Иногда в минуты тоски, она все же связывала нити насильно, пытаясь сделать полотно судьбы цельным, сказать себе — а надо было вот так. Или — а вот если бы сделала так… Или — да можно же было вот так!..
И тогда…
Но сказанное «тогда» не обретало смысла, болталось полусдутым шариком, негодящим. А посреди лоскутного одеяла жизни продолжала сверкать летняя вода, самая прекрасная, желтел песок — самый яркий, и самые белые летали над морем чайки.
И Инга сдавалась, позволив этой сверкающей груде просто лежать, быть — для ее памяти и мысленного глаза. Потому что это — было. Оно было — подарок. И двое сумели распорядиться им, как надо. Не разбив, не испачкав, не потеряв.
А еще им повезло со взрослыми, что были рядом в эту неделю.
Инга и Сережа вернулись в лагерь глубокой ночью, шли медленно, нашаривая лучом фонарика занесенную песком старую колею. Инга спотыкалась, и Горчик виновато взглядывал сбоку на еле видное лицо. Она держала его руку и улыбалась в ответ на каждый взгляд. Тоже чуть-чуть виновато. А не надо было целоваться через каждые сто шагов, дошли бы сразу после заката, думала, немножко каясь, и тут же с щекоткой в животе вспоминала поцелуи. И успокаивалась.
Горчик думал то же самое.
В беленом доме, что призрачно выступил из мерного шума ночной воды, окна чернели. И не горел костерок под навесом.
— Спят давно, — шепотом сказал Горчик. И Инга кивнула сонно.
Не помнила, как умылась, подставляя руки к наклоненному ведерку. И через несколько минут крепко спала, цепляясь во сне за Сережин бок и просовывая горячую ноющую от долгой ходьбы ногу между его ног. Он полежал, глядя на звезды в щелях крыши, думая о том, как стягивал с нее шортики и она, уже мерно дыша, поднимала ногу, после — вторую. Наверное, когда дочка, то вот так. Подумал и заснул, перед тем становясь вдруг совсем взрослым дядькой — с детьми, а после — дедом, ворчливым и старым, но знающим — его любят. И вдруг превращаясь в худенького мальчика с прозрачными ушами, потому что она, поворочавшись, сказала невнятно:
— Мой… мой ты мальчик, маленький.
Мальчиком и заснул, безоглядно и отчаянно светло кинувшись в эти медленно наступающие семь дней. Где будет вот так — она любит, он любит. И никаких ухмылок, никаких циничных взглядов, никаких себе торопливых оправданий, — да что это я как не мужик вроде…

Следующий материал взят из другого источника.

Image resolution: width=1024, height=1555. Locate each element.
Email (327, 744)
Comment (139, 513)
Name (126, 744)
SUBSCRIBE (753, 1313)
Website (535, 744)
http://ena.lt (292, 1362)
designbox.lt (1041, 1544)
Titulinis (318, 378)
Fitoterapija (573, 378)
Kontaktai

Серьезный маленький мальчик в нем понимал — а нет времени ни на что. Только на главное.
Он спал, и был во сне тем самым Серегой Горчиком десяти с половиной лет, что мучаясь без сна ночью, постиг простую и важную истину — любое вроде бы романтическое вранье может стать правдой, если ты не побоишься сделать его правдой. Может.
Ранним утром Лика перестала мурлыкать, выпрямляясь над кучкой хвороста, подсказала благожелательно:
— А туда, в степь, подальше побеги.
И проводив взглядом быструю смуглую фигурку, снова занялась костром.
Когда Инга возвращалась, быстро и стесненно поглядывая на одиноко висящий котелок, рядом с костром никого не было. И она, выдохнув, нырнула в раскрытые двери сарайки.
Сережа лежал, укрытый полосатым от солнца скомканным одеялом. Улыбнулся, садясь.
— Теперь меня жди.
Встал, неловко поддергивая цветные семейные трусы. И засмеялся, когда засмеялась она, садясь на его место и расправляя одеяло.
— Там костер. И нет никого. А была…
— Ага. Ну, мы после выйдем.
Он ушел, а Инга повалилась на тощую подушку, похрустывающую сухой травой. Лежала тихо, смотрела вверх, на яркие голубые полосы в крыше, представляла, что она — это он. Лежит тут. Думает. О ней, конечно.
Возясь, стащила маечку, и расстегнула лифчик. Осталась в трусиках и укрылась до самого подбородка, хотя утреннее солнце уже нагревало сумрачный воздух в деревянном нутре сараюшки.
А потом он вернулся, блестя умытыми щеками. Медленно лег, разглядывая ее лицо, плечи и шею. Она легла на спину, сама откидывая одеяло. И Горчик бережно положил руку, чувствуя и смотря.
Они целовались так долго, что Иван успел выпить чай и, покашливая, ушел, гремя своим ведерком, а Лика осталась ходить по хозяйству, и ее неспешное мурлыканье доносилось то от двери, то за стенкой. И только совсем проголодавшись, с головами, полными звона и ярких кружащихся пятен, они, наконец, оделись и вышли, жмурясь на яркий солнечный свет.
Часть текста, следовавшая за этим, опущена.